モラハラ離婚と、自閉症の息子

あの日、私は“母親”を選んだ
「お前がいると空気が悪くなる」夕飯を出した瞬間、言われました。
味じゃない、存在そのものの否定。私は笑ってごまかしました。息子が横にいたから。
療育帰りの玄関

療育の日は、いつも神経を使う。
予定変更で息子がパニックになりかけ、必死に声をかけながら帰宅。
玄関を開けた瞬間、夫の声。
「また騒がせたのか?」
「普通の子ならそんな風にならない」
息子の背中が固まりました。
その夜、布団の中で。「ぼく、なおらないの?」私は息ができませんでした。
経済的支配と無視

生活費は最低限で私のパートで足らない分を賄っていました。
「足りない」と言えば
「計算もできないのか」
レシート提出。美容院に行けば一週間無視。気に入らない事があれば、とにかく無視、まるで私が存在していないかのように。
私はどんどん小さくなりました。友達とお茶すら出来なくなりました。
息子が自分を責めた夜

夫の怒鳴り声のあと、息子が耳を塞ぎながら言いました。
「ぼくが、うるさいから?」その瞬間、わかりました。
守れていない。私は妻でいることにしがみついて、母親でいる覚悟が足りなかった。
限界だった朝

息子が学校に行けなくなった日。
「パパがおこるから、ぼく、いなくなりたい」台所で立てなくなりました。
そのタイミングで、夫が言いました。
「好きな人ができた」
「もう無理だ。別れてほしい」結婚して11年目の夏のことでした。
頭が真っ白になりました。
私が壊れかけている時に。息子が自分を責めている時に。
浮気?
そして「別れてほしい」と。悲しいより先に、
力が抜けました。
ああ、この人はもう家族を守る気がないんだ。
皮肉な解放

不思議でした。
裏切られたのに、どこかでホッとした。
「私が悪いわけじゃない」と初めて、はっきり思えたから。
私は静かに準備を始めました。
通帳を撮影。
暴言を録音。
日記を毎日つける。
そして市役所の無料相談に電話。
震える声で事情を話すと、相談員さんが言いました。
「それはあなたの責任ではありません」
受話器を持ったまま、声を殺して泣きました。
別居初日の夜
狭い部屋。
でも、静か。なんて落ち着くんだろう。
息子は落ち着かず、何度も聞きました。

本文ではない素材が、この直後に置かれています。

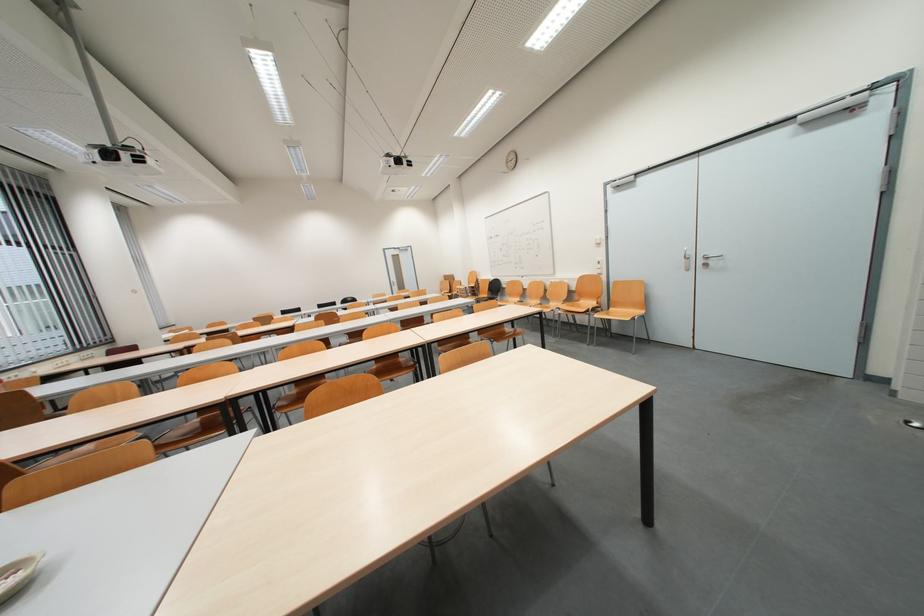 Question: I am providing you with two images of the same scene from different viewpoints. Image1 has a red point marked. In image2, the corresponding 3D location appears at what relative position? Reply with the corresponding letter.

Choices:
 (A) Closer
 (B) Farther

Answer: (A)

「パパは?」私は正直に言いました。
「一緒には住まない。でもママはずっと味方だよ」
電気を消したあと、息子が小さく言いました。
「きょう、だれもおこらなかったね」
私は暗闇で、声を出さずに泣きました。
しばらくして

学校の先生に言われました。「最近、表情がやわらかいですね」
息子はある日、私に聞きました。「ママ、ぼく、うるさくない?」
私は抱きしめました。
「あなたは、うるさくなんてない。あなたは、そのままでいい」
あの家にいたら、私はこんなふうに言えなかったかもしれない。
最後に

離婚は勝ち負けじゃない。
浮気された。
捨てられた。
そう思えば、私は負けかもしれない。
でも。
息子が自分を責めなくなった。
夜、安心して眠れるようになった。
それだけでいい。
私は、夫に捨てられたんじゃない。私は、息子の未来を選んだ。
そしてようやく、自分の人生を取り戻した。今はとても幸せだ。
優しい息子に育ち、二匹の猫、認知症の母との暮らしは賑やかで、とても楽しい。
生活は少し苦しいけれど、自由を手に入れた。あの時の決断は間違っていなかった。